- REQUIRED ACTION -
Print the records below exactly, omitting all pictures.

- SOURCE MATERIAL -
================
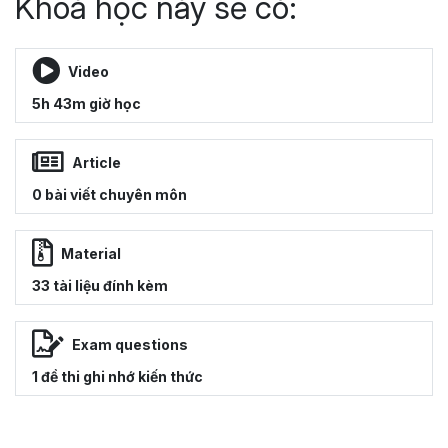
Khoá học này sẽ có:
Video
5h 43m giờ học
Article
0 bài viết chuyên môn
Material
33 tài liệu đính kèm
Exam questions
1 đề thi ghi nhớ kiến thức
================
- RESULT -
Khoá học này sẽ có:
Video
5h 43m giờ học
Article
0 bài viết chuyên môn
Material
33 tài liệu đính kèm
Exam questions
1 đề thi ghi nhớ kiến thức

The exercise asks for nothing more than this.